In addition to performance, TBX offers other advantages. It eliminates the need for rate adapters and it replaces physical interfaces with transaction-level interfaces. This avoids the unpredictability affecting DUT debugging in ICE. Further, it eludes the requirement for manned supervision to handle speed adapters when users swap designs or new users sign in. And it supports remote access from anywhere in the world. TBX also enables natural path from simulation to acceleration whereas ICE is completely disjoint verification from simulation.

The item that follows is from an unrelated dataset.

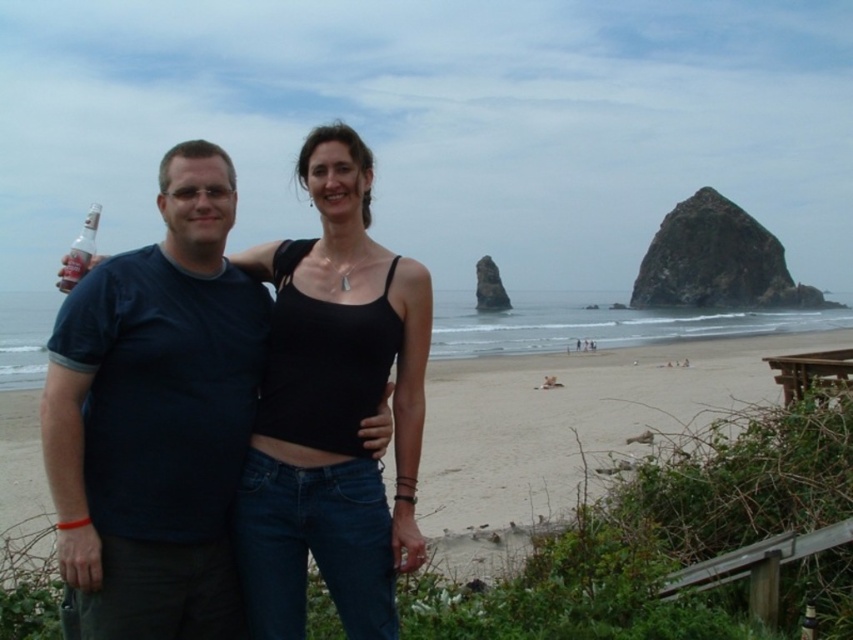 You are standing at the point marked as point (x=155, y=419). Which object are you on?

You are on the dark blue T shirt at left.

It allows the DUT to connect to “virtual devices.” A virtual device is a soft model of a device that runs on the host PC. For instance, a design using an HDMI interface would be able to connect to an HDMI virtual display via an HDMI transactor. Unlike the connection to a physical monitor via an HDMI speed adapter as in ICE, the user now has full control of the transactor with the ability to run corner-cases. An example of a virtual environment is offered by VirtuaLAB from Mentor Graphics in support of its Veloce2 emulation platform.

Embedded testbench acceleration
Whenever the testbench is synthesizable — that is, it is an RTL testbench — it can be mapped onto an emulator, thereby removing all dependencies on the outside world. Needless to say, this deployment mode can take full advantage of the intrinsic performance of the emulator and achieve the highest speed of execution. Unfortunately, only few verification teams write synthesizable testbenches, limiting drastically this deployment method. It is very restrictive environment as every time you want to change the test, a complete recompile is must, which could be many hours depending upon design size.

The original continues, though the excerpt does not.